ASSIGNED TASK: Find every line containing the string "breadcrumb" in the data below, and report how many there are, with no other words.

(Document structure recognition data)
################

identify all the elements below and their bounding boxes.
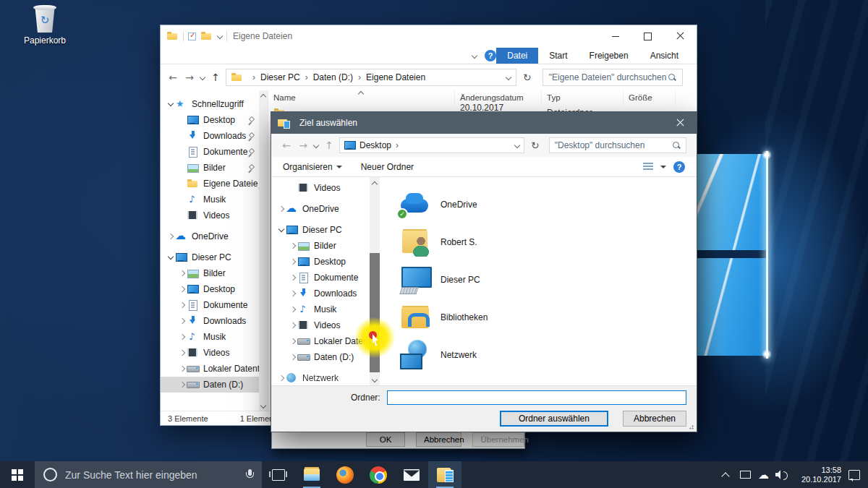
sidebar-item[interactable]: Dokumente — [161, 297, 259, 313]
onedrive-tray-icon[interactable]: ☁ — [758, 469, 769, 481]
dialog-button[interactable]: Übernehmen — [472, 432, 524, 447]
sidebar-item[interactable]: Musik — [161, 329, 259, 345]
scroll-down-icon[interactable] — [260, 403, 266, 408]
refresh-icon[interactable]: ↻ — [528, 140, 542, 151]
taskbar-app[interactable] — [362, 461, 395, 488]
new-folder-button[interactable]: Neuer Ordner — [361, 162, 414, 172]
taskbar-app[interactable] — [295, 461, 328, 488]
network-icon[interactable] — [739, 469, 752, 481]
ribbon-collapse-icon[interactable] — [472, 53, 477, 59]
close-button[interactable] — [664, 112, 697, 134]
organize-menu[interactable]: Organisieren — [283, 162, 342, 172]
sidebar-item[interactable]: Downloads — [161, 313, 259, 329]
address-bar[interactable]: Desktop › — [339, 137, 524, 153]
recycle-bin[interactable]: ↻ Papierkorb — [17, 4, 72, 46]
folder-list-item[interactable]: Robert S. — [399, 223, 697, 261]
resize-grip[interactable] — [689, 424, 694, 430]
dialog-button[interactable]: OK — [366, 432, 405, 447]
tree-item[interactable]: OneDrive — [271, 201, 370, 217]
volume-icon[interactable] — [775, 469, 788, 481]
select-folder-button[interactable]: Ordner auswählen — [500, 411, 608, 427]
sidebar-item[interactable]: Daten (D:) — [161, 377, 259, 393]
tree-item[interactable]: Downloads — [271, 286, 370, 301]
forward-button[interactable]: → — [183, 72, 196, 83]
folder-name-input[interactable] — [387, 390, 686, 405]
expander-icon[interactable] — [289, 273, 297, 282]
ribbon-tab[interactable]: Freigeben — [579, 48, 639, 64]
expander-icon[interactable] — [178, 380, 187, 389]
expander-icon[interactable] — [277, 374, 286, 382]
help-icon[interactable] — [673, 161, 685, 173]
folder-list-item[interactable]: Dieser PC — [399, 261, 697, 299]
back-button[interactable]: ← — [166, 72, 179, 83]
refresh-icon[interactable]: ↻ — [520, 72, 535, 83]
tree-item[interactable]: Lokaler Datenträ — [271, 333, 370, 349]
action-center-icon[interactable] — [848, 469, 861, 481]
start-button[interactable] — [0, 461, 35, 488]
qat-customize-icon[interactable] — [217, 33, 223, 39]
expander-icon[interactable] — [166, 232, 175, 241]
breadcrumb-item[interactable]: Desktop — [359, 140, 391, 150]
help-icon[interactable] — [485, 50, 496, 61]
ribbon-tab[interactable]: Start — [538, 48, 578, 64]
back-button[interactable]: ← — [280, 140, 293, 151]
tree-item[interactable]: Bilder — [271, 238, 370, 254]
expander-icon[interactable] — [277, 205, 286, 213]
expander-icon[interactable] — [178, 269, 187, 278]
view-mode-icon[interactable] — [643, 163, 653, 171]
sidebar-item[interactable]: Musik — [161, 192, 259, 207]
taskbar-app[interactable] — [328, 461, 362, 488]
up-button[interactable]: ↑ — [323, 140, 336, 151]
ribbon-tab[interactable]: Ansicht — [639, 48, 689, 64]
expander-icon[interactable] — [289, 353, 297, 361]
expander-icon[interactable] — [166, 100, 175, 108]
taskbar-app[interactable] — [428, 461, 461, 488]
scrollbar-thumb[interactable] — [370, 253, 380, 372]
tree-scrollbar[interactable] — [370, 177, 380, 385]
folder-list-item[interactable]: Netzwerk — [399, 336, 697, 374]
tree-item[interactable]: Videos — [271, 180, 370, 196]
expander-icon[interactable] — [178, 285, 187, 294]
minimize-button[interactable] — [599, 25, 631, 47]
expander-icon[interactable] — [178, 348, 187, 357]
sidebar-item[interactable]: Lokaler Datenträ — [161, 361, 259, 377]
expander-icon[interactable] — [178, 301, 187, 309]
breadcrumb-chevron[interactable]: › — [396, 140, 399, 150]
taskbar-search[interactable]: Zur Suche Text hier eingeben — [35, 461, 262, 488]
search-box[interactable]: "Eigene Dateien" durchsuchen — [542, 69, 683, 86]
taskbar-app[interactable] — [395, 461, 428, 488]
expander-icon[interactable] — [178, 333, 187, 341]
taskbar-app[interactable] — [262, 461, 295, 488]
scroll-up-icon[interactable] — [260, 93, 266, 98]
expander-icon[interactable] — [178, 364, 187, 373]
expander-icon[interactable] — [277, 226, 286, 234]
sidebar-item[interactable]: Videos — [161, 345, 259, 361]
tree-item[interactable]: Netzwerk — [271, 370, 370, 385]
column-header[interactable]: Typ — [542, 90, 624, 105]
address-dropdown-icon[interactable] — [514, 142, 520, 148]
sidebar-item[interactable]: Downloads — [161, 128, 259, 144]
clock[interactable]: 13:58 20.10.2017 — [795, 466, 841, 484]
scroll-up-icon[interactable] — [372, 180, 378, 186]
microphone-icon[interactable] — [246, 469, 253, 480]
breadcrumb-item[interactable]: Daten (D:) — [300, 72, 353, 82]
cancel-button[interactable]: Abbrechen — [623, 411, 686, 427]
sidebar-scrollbar[interactable] — [259, 90, 268, 411]
recent-locations-icon[interactable] — [313, 142, 319, 148]
folder-list-item[interactable]: OneDrive — [399, 186, 697, 223]
sidebar-item[interactable]: Schnellzugriff — [161, 96, 259, 112]
tree-item[interactable]: Desktop — [271, 254, 370, 270]
recent-locations-icon[interactable] — [200, 74, 205, 80]
address-dropdown-icon[interactable] — [506, 74, 511, 80]
expander-icon[interactable] — [289, 289, 297, 298]
column-header[interactable]: Größe — [624, 90, 676, 105]
new-folder-qat-icon[interactable] — [200, 30, 213, 42]
tree-item[interactable]: Videos — [271, 317, 370, 333]
breadcrumb-item[interactable]: Dieser PC — [247, 72, 300, 82]
expander-icon[interactable] — [289, 257, 297, 266]
sidebar-item[interactable]: Dieser PC — [161, 249, 259, 265]
breadcrumb-item[interactable]: Eigene Dateien — [353, 72, 425, 82]
sidebar-item[interactable]: Bilder — [161, 160, 259, 176]
tree-item[interactable]: Daten (D:) — [271, 349, 370, 365]
tree-item[interactable]: Dieser PC — [271, 222, 370, 238]
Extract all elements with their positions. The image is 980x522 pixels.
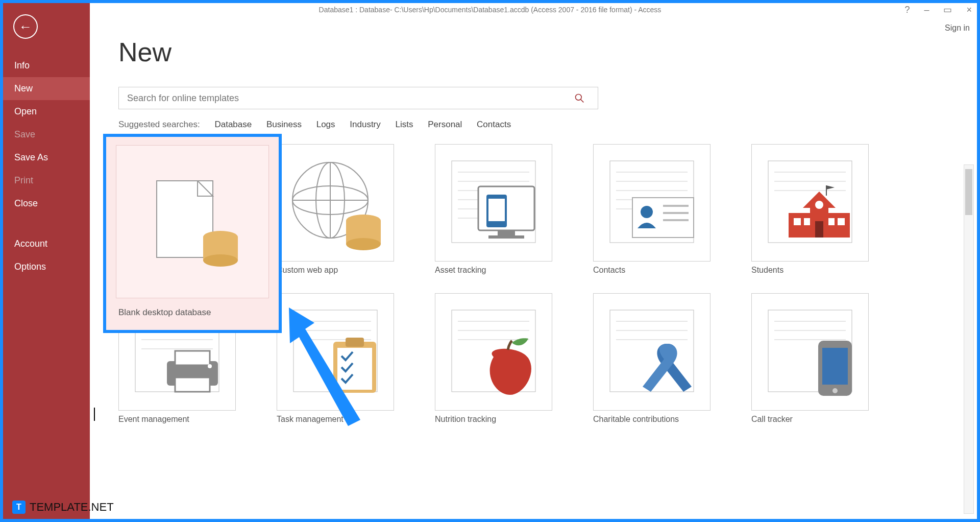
search-input[interactable] bbox=[119, 93, 574, 104]
phone-icon bbox=[759, 301, 861, 403]
template-label: Event management bbox=[118, 415, 236, 424]
svg-point-60 bbox=[208, 364, 212, 368]
ribbon-icon bbox=[601, 301, 703, 403]
suggested-link[interactable]: Database bbox=[214, 120, 252, 129]
backstage-sidebar: ← Info New Open Save Save As Print Close… bbox=[3, 3, 90, 519]
template-label: Nutrition tracking bbox=[435, 415, 552, 424]
watermark-text: TEMPLATE.NET bbox=[30, 501, 114, 514]
template-blank-desktop-database[interactable]: Blank desktop database bbox=[118, 144, 236, 275]
apple-icon bbox=[443, 301, 545, 403]
search-icon bbox=[574, 93, 598, 103]
sidebar-item-new[interactable]: New bbox=[3, 77, 90, 100]
minimize-button[interactable]: – bbox=[924, 5, 929, 15]
watermark: T TEMPLATE.NET bbox=[12, 501, 114, 514]
template-label: Blank desktop database bbox=[118, 307, 211, 318]
contact-card-icon bbox=[601, 152, 703, 254]
template-custom-web-app[interactable]: Custom web app bbox=[277, 144, 394, 275]
template-label: Charitable contributions bbox=[593, 415, 710, 424]
sidebar-item-print: Print bbox=[3, 169, 90, 192]
globe-db-icon bbox=[284, 152, 386, 254]
svg-rect-81 bbox=[822, 348, 848, 385]
back-arrow-icon: ← bbox=[19, 19, 32, 35]
template-call-tracker[interactable]: Call tracker bbox=[751, 293, 869, 424]
svg-rect-43 bbox=[804, 218, 811, 225]
template-contacts[interactable]: Contacts bbox=[593, 144, 710, 275]
svg-point-48 bbox=[815, 201, 823, 209]
svg-point-13 bbox=[346, 238, 381, 250]
sidebar-item-options[interactable]: Options bbox=[3, 255, 90, 278]
template-asset-tracking[interactable]: Asset tracking bbox=[435, 144, 552, 275]
svg-point-0 bbox=[576, 94, 582, 101]
template-label: Contacts bbox=[593, 266, 710, 275]
text-cursor-icon bbox=[94, 408, 95, 421]
suggested-link[interactable]: Contacts bbox=[477, 120, 511, 129]
template-grid: Blank desktop database C bbox=[118, 144, 948, 424]
svg-rect-32 bbox=[632, 198, 694, 238]
sidebar-item-info[interactable]: Info bbox=[3, 54, 90, 77]
template-label: Students bbox=[751, 266, 869, 275]
svg-rect-49 bbox=[815, 221, 823, 238]
svg-rect-67 bbox=[346, 338, 364, 347]
svg-point-82 bbox=[832, 388, 838, 393]
suggested-link[interactable]: Industry bbox=[350, 120, 380, 129]
page-title: New bbox=[118, 37, 948, 67]
template-students[interactable]: Students bbox=[751, 144, 869, 275]
help-button[interactable]: ? bbox=[904, 5, 910, 15]
window-title: Database1 : Database- C:\Users\Hp\Docume… bbox=[319, 6, 662, 14]
scrollbar-thumb[interactable] bbox=[965, 169, 972, 215]
template-label: Custom web app bbox=[277, 266, 394, 275]
svg-rect-25 bbox=[488, 199, 505, 221]
watermark-badge-icon: T bbox=[12, 501, 26, 514]
blank-db-icon bbox=[141, 171, 243, 273]
search-button[interactable] bbox=[574, 93, 598, 103]
svg-line-1 bbox=[581, 100, 584, 103]
clipboard-check-icon bbox=[284, 301, 386, 403]
template-label: Asset tracking bbox=[435, 266, 552, 275]
svg-rect-22 bbox=[498, 230, 515, 235]
monitor-tablet-icon bbox=[443, 152, 545, 254]
sidebar-item-open[interactable]: Open bbox=[3, 100, 90, 123]
sidebar-item-close[interactable]: Close bbox=[3, 192, 90, 215]
svg-rect-23 bbox=[488, 235, 524, 239]
template-task-management[interactable]: Task management bbox=[277, 293, 394, 424]
back-button[interactable]: ← bbox=[13, 14, 38, 39]
suggested-link[interactable]: Lists bbox=[396, 120, 413, 129]
titlebar: Database1 : Database- C:\Users\Hp\Docume… bbox=[3, 3, 977, 16]
sidebar-item-account[interactable]: Account bbox=[3, 232, 90, 255]
template-label: Task management bbox=[277, 415, 394, 424]
svg-rect-42 bbox=[794, 218, 801, 225]
template-nutrition-tracking[interactable]: Nutrition tracking bbox=[435, 293, 552, 424]
svg-point-5 bbox=[203, 254, 238, 267]
sidebar-item-save: Save bbox=[3, 123, 90, 146]
suggested-link[interactable]: Logs bbox=[316, 120, 335, 129]
template-charitable-contributions[interactable]: Charitable contributions bbox=[593, 293, 710, 424]
vertical-scrollbar[interactable] bbox=[964, 164, 974, 514]
content-area: New Suggested searches: Database Busines… bbox=[90, 16, 977, 519]
annotation-highlight-box: Blank desktop database bbox=[103, 134, 282, 333]
svg-rect-44 bbox=[827, 218, 835, 225]
template-label: Call tracker bbox=[751, 415, 869, 424]
search-box[interactable] bbox=[118, 87, 598, 109]
svg-rect-45 bbox=[838, 218, 845, 225]
svg-point-33 bbox=[641, 206, 653, 218]
close-window-button[interactable]: × bbox=[966, 5, 972, 15]
sidebar-item-saveas[interactable]: Save As bbox=[3, 146, 90, 169]
maximize-button[interactable]: ▭ bbox=[943, 4, 952, 15]
svg-rect-58 bbox=[175, 351, 210, 365]
suggested-label: Suggested searches: bbox=[118, 120, 200, 129]
suggested-link[interactable]: Business bbox=[266, 120, 302, 129]
suggested-searches: Suggested searches: Database Business Lo… bbox=[118, 120, 948, 130]
school-icon bbox=[759, 152, 861, 254]
svg-rect-59 bbox=[175, 377, 210, 392]
suggested-link[interactable]: Personal bbox=[428, 120, 462, 129]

################

TASK ANSWER: 5